What is the best way to stop cast aluminum deterioration in the cooling system?
Always a problem with these models, electrolysis.
I use plain tap water in my Series 33 to which is added Pencool 3000 as specified on the container. This will stop the interaction between the different metals. You’ll find this product at truck parts houses. There are other products of the type on the market, however, at least some of them cause foaming. Pencool does not. Pencool can also be used with anti-freeze, however, plain water cools better than anti-freze.
I install the same $6.95 waste metal cathode I use in my Model T. It is described in the Snyder’s Antique Auto Parts catalog as follows:
“Whenever you install an aluminum head, it is a good idea to install this waste metal cathode in the coolant system. The cathode will deteriorate instead of the head.”
Copy this link to get to the catalog page: http://www.snydersantiqueauto.com/3913
a restoration guy here in cleveland put me on to a product five years ago called no-rosion made by applied chemical solutions. i have been very happy with it and have never experienced any foaming. google the name and they have very good descriptions of their products.

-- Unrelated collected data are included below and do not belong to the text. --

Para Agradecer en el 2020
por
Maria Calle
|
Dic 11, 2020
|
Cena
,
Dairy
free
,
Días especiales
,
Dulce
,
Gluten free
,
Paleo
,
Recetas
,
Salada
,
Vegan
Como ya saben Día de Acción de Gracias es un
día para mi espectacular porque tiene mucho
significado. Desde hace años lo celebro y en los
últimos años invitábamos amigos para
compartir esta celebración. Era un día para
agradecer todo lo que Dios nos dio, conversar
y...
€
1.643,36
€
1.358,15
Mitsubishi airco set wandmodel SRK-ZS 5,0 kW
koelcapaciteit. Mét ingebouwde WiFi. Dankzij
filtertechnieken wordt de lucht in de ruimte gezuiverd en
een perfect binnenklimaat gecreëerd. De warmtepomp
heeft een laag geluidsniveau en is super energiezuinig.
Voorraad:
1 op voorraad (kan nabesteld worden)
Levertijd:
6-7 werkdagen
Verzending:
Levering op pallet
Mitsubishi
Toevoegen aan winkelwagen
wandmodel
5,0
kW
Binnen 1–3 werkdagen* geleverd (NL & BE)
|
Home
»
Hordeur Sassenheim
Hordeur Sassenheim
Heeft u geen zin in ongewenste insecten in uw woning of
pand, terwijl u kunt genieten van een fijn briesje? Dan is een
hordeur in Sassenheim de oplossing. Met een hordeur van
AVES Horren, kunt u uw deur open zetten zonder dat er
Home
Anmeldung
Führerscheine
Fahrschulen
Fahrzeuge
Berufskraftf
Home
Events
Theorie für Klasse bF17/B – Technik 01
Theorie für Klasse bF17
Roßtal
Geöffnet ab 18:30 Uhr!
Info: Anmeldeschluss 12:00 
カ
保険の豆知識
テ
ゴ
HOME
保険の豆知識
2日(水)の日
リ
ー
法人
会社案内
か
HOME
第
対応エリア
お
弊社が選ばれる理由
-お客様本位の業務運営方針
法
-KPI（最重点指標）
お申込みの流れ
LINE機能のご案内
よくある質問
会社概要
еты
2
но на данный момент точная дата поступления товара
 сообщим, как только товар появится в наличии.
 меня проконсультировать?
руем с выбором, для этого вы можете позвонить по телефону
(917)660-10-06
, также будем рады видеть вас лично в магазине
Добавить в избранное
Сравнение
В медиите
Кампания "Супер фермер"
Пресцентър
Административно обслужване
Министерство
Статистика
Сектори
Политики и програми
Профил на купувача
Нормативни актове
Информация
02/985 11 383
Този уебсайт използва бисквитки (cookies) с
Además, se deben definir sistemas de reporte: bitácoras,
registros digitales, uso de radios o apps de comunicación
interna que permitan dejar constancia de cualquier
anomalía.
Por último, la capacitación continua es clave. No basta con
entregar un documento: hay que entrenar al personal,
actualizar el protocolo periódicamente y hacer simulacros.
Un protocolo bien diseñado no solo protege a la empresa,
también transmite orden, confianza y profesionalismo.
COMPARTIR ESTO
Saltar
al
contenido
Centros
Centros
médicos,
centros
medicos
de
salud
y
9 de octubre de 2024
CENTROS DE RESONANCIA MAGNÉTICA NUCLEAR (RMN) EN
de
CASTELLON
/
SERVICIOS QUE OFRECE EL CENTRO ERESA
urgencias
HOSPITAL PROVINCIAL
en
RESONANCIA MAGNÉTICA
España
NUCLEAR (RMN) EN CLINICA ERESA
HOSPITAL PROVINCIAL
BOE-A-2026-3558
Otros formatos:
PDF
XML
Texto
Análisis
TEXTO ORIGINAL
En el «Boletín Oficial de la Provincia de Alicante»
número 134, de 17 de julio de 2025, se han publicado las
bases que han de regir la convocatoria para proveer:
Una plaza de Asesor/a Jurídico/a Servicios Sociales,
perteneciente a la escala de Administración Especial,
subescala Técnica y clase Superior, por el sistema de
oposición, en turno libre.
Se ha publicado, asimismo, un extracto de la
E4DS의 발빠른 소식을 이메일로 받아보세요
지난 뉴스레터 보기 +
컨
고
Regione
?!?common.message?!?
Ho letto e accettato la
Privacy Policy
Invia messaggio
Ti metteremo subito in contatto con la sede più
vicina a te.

That’s interesting that you don’t have foaming, George. I bought some No-Rosion a few years ago but switched to the PenCool 3000 (also available as NapaCool and WixCool) when I had a foaming problem. I took our Pierce on a 4 day tour this past week and decided to give No-Rosion another chance as I had one bottle left. Sure enough, it foamed again, as it had before. I controlled the problem for the last couple of days of the tour by adding a shot of Rug Doctor Anti-Foam each morning, but have now drained the system and put in distilled water with WixCool. I gave it a quick test yesterday and all seemed fine.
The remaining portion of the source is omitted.